For someone generally thought of as a country artist, Steve Earle sure hasn’t made many country albums. Recent years have found him more in singer-songwriter/activist mode, forgoing any semblance of straight country in favor of following his own idiosyncratic songwriting muse. And to be sure, it’s been a fine path in and of itself, one full of solid songs, politically pointed lyrics and a fair share of Earle’s inimitable attitude. But none have quite lived up to the promising contemporary outlaw country direction in which his career initially seemed bound for. Now, more than 30 years after his stellar debut, Earle has once again returned to his country roots with So You Want to Be an Outlaw.
What better way to reaffirm one’s status as a true country outlaw that by bringing in one of the originators of the outlaw country ideal in Willie Nelson to help sing the opening, title track? It’s a declarative statement from the outset that shows Earle to still be just as capable of crafting a near-perfect country record as he was when he burst onto the scene with 1986’s Guitar Town. More so than much of his recent material, it’s an album predicated on universal sentiments and relatable situations and emotions, each part of the bedrock of country music history.

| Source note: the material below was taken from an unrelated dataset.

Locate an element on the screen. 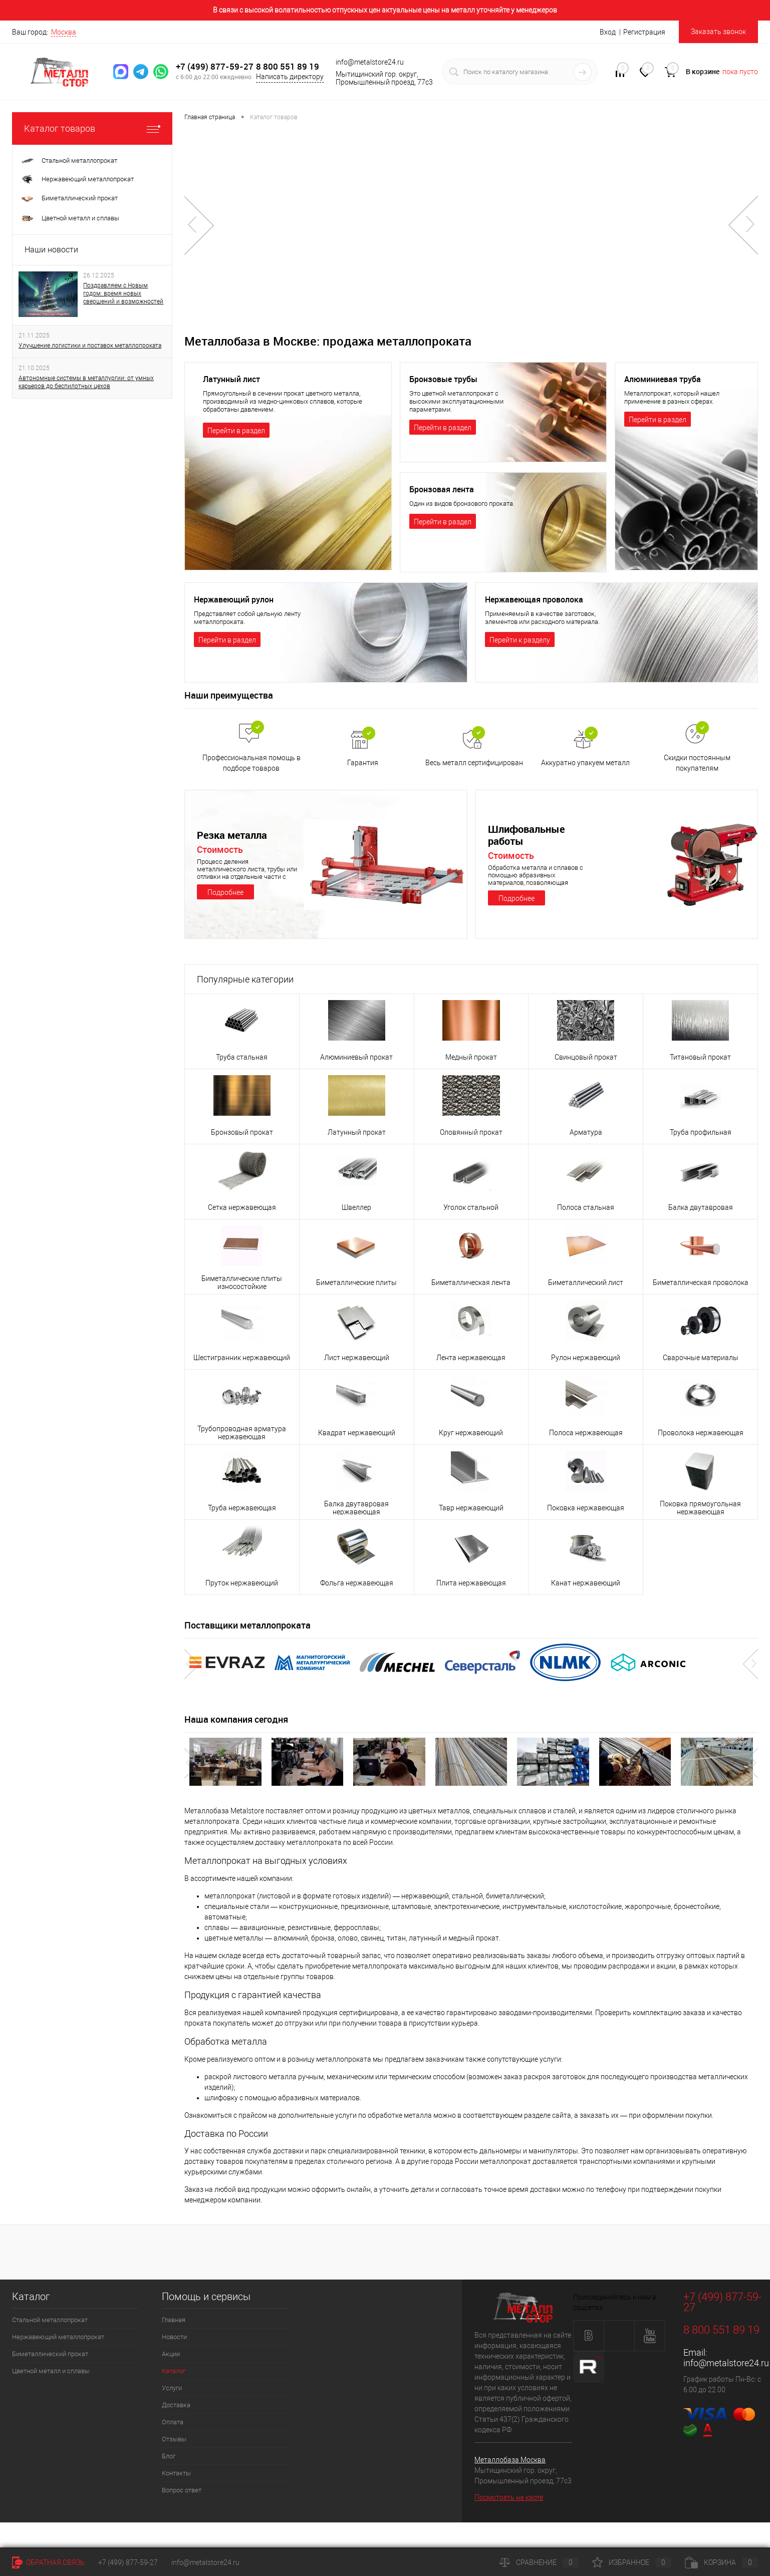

Of course, he’s released country music in its myriad offshoots in the intervening decades but rarely has he so fully re-immersed himself in the scene in which he originally made a name for himself. Like his predecessors, Earle was then as now the prototypical Nashville outside, the outlaw left to his own devices and refusing to play the game the way the suits intended. It’s a guise that has always suited well—perhaps a bit too literally in the early ‘90s—and one that has seen him name-checked by the newest crop of country outlaws.
More than a mere celebratory victory lap, So You Want to Be an Outlaw is a lean, tough country album delivered in true Steve Earle fashion. His voice, a wizened, throaty rasp virtually dripping vitriol (see in particular the opening few bars of “The Firebreak Line”, itself something of a callback to “Copperhead Road”), sounds as fine as ever here. Songs like the superlative “News from Colorado” manage to reconcile his work of the last several decades with his early country persona, all keening steel guitars, mournful fiddles and purposeful acoustic guitar picking. Always an excellent storyteller, here Earle again creates a series of short stories and character studies in miniature, imbuing his characters with the classic country afflictions of heartache, loneliness, and regret.
Meanwhile, “If Mama Coulda Seen Me” is a lean, mean country rock number that updates the late Merle Haggard’s “Mama Tried” with more 21st century sensibilities. It’s not often you hear country songs about being incarcerated anymore, the outlaw sobriquet having become commercialized and sanitized for mass public consumption. “If Mama Coulda Seen Me” helps right that wrong in a big way, joining a long line of classic prison songs.
Closing track “Goodbye Michangelo” is a stark, bittersweet ballad featuring just Earle and his guitar. “Goodbye maestro, fare thee well/you’ve gone to heaven but been to hell/or maybe just New Mexico,” he croaks in a voice just this side of Tom Waits. It’s one of many tracks that explore the typically Earleian themes of wasted potential, women troubles and life on the other side of the tracks. Each is given a tight delivery that helps add to their overall lyrical and emotional impact.
Here Earle too benefits from a newfound brevity; nothing here breaks the four-minute mark making for a tight 12 tracks clocking in at just under 40 minutes. In this, So You Want to Be an Outlaw is a true album, each track flowing one to the next, aided by the overarching thematic outlaw country imagery recently resuscitated by the likes of Chris Stapleton and Sturgill Simpson. Indeed, now is the perfect time for artists like Earle and Nelson (who has also had a great year with God’s Problem Child, also a full-on return to outlaw country) to remind those newer to the music that there is a rich tradition well worth exploring.